Primary Submission Category: Applications in Physical Sciences, Engineering, Environment and Miscellaneous Applications
Stochastic interventions for studying the health effects of environmental mixtures
Authors: Zhuochao Huang, Antonelli Joseph,
Presenting Author: Zhuochao Huang*
Evaluating the causal health effects of multivariate continuous exposure
mixtures, such as air pollutants, is a critical public health challenge. A primary
obstacle is the frequent violation of the positivity assumption, which renders the
effects of standard deterministic interventions unidentified without unreliable
extrapolation. In this paper, we develop a novel causal inference framework to
address this challenge. We extend exponential tilting to multivariate exposures
and address the critical question of how to compare different intervention
directions fairly.

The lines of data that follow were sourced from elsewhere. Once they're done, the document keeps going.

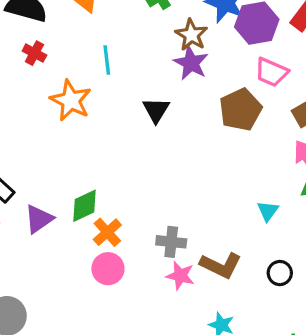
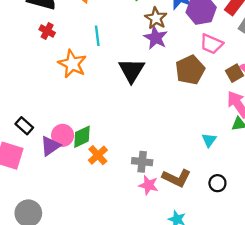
black triangle: (156, 110) -> (131, 70), size x1.4
pink circle: (108, 269) -> (63, 135), moved

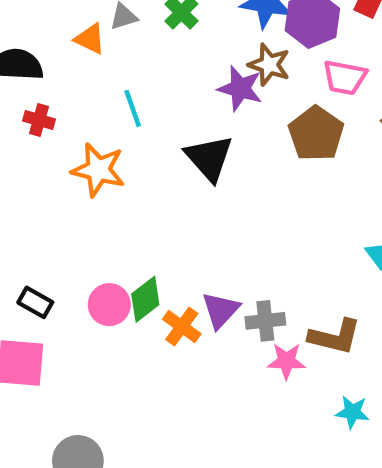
brown star: (156, 18) -> (269, 65), moved
purple triangle: (50, 146) -> (221, 310), moved

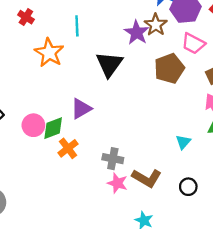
purple triangle: (221, 310) -> (81, 109), moved

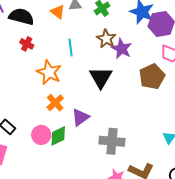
brown star: (156, 25) -> (106, 39), moved
orange cross: (68, 148) -> (55, 103), moved
gray cross: (113, 159) -> (112, 141), moved, size x1.4

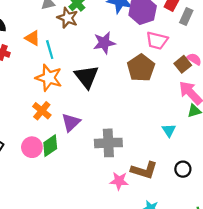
orange triangle: (58, 12) -> (32, 38), moved
brown star: (106, 39) -> (68, 18), moved
purple star: (122, 49) -> (104, 43), turned -30
orange star: (49, 72) -> (49, 78), moved

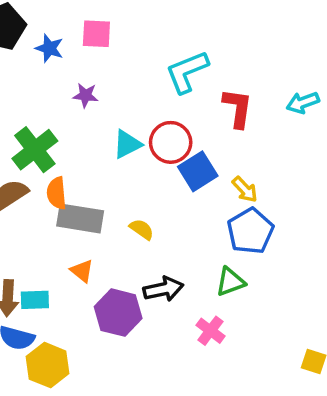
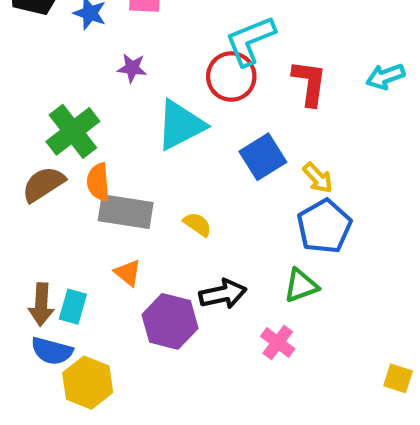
red circle: (171, 142) -> (231, 76), moved
cyan triangle: (127, 144) -> (181, 125), size x1.5
cyan rectangle: (35, 300) -> (73, 307), turned -72

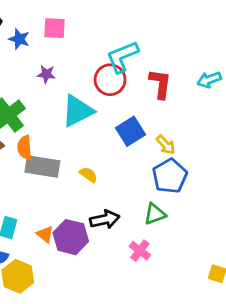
orange triangle: (128, 273) -> (45, 234), moved

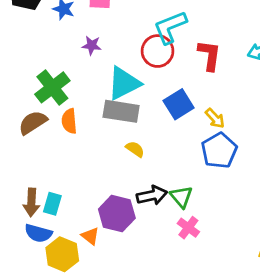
gray rectangle: (42, 167) -> (121, 111), moved
green triangle: (155, 214) -> (181, 197), moved, turned -50
orange triangle: (45, 234) -> (90, 236), moved

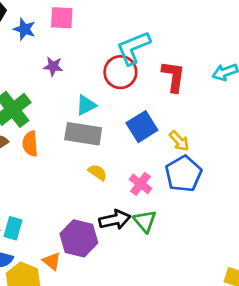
cyan triangle: (124, 83) -> (86, 105), size x0.6
pink cross: (188, 228) -> (141, 184), moved

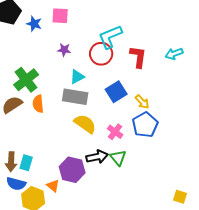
purple star: (53, 66) -> (64, 50), moved
yellow semicircle: (98, 172) -> (85, 124), size x1.6

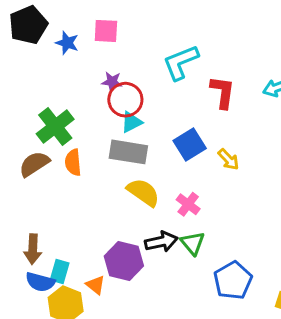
red circle: (101, 54) -> (125, 100), moved
blue pentagon: (145, 125) -> (233, 280), moved
cyan rectangle: (26, 163) -> (60, 272), moved

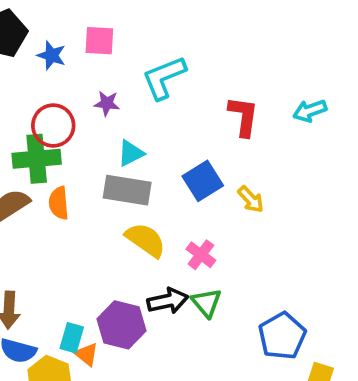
cyan L-shape: (181, 62) -> (164, 78), moved
red circle: (125, 100) -> (53, 126), moved
green cross: (55, 127) -> (37, 159), turned 33
cyan rectangle: (60, 272) -> (72, 338), moved
blue pentagon: (233, 280) -> (282, 336), moved

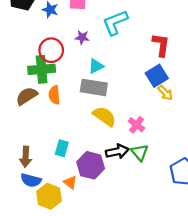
blue square: (203, 181) -> (157, 76), moved
cyan rectangle: (72, 338) -> (62, 148), moved

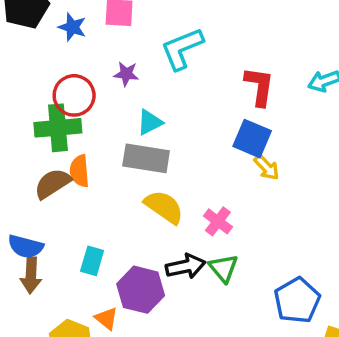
blue square: (157, 76) -> (252, 139), turned -35
brown semicircle: (27, 96) -> (52, 184), moved
blue semicircle: (31, 180) -> (26, 246), moved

This establishes a systematic framework for defining and
evaluating various policy-relevant causal estimands, allowing researchers to
address diverse scientific questions. We develop numerous methodological
advancements, including efficient one-step estimation strategies, a Riemannian
BFGS algorithm to solve a constrained manifold optimization problem,
semiparametric efficiency bounds for causal estimands, minimax rates for
estimators, and establishing asymptotic normality. We demonstrate our
framework’s utility by applying it to a large-scale, real-world environmental
health dataset to identify the optimal strategy for reducing adverse health
outcomes associated with a PM2.5 chemical mixture.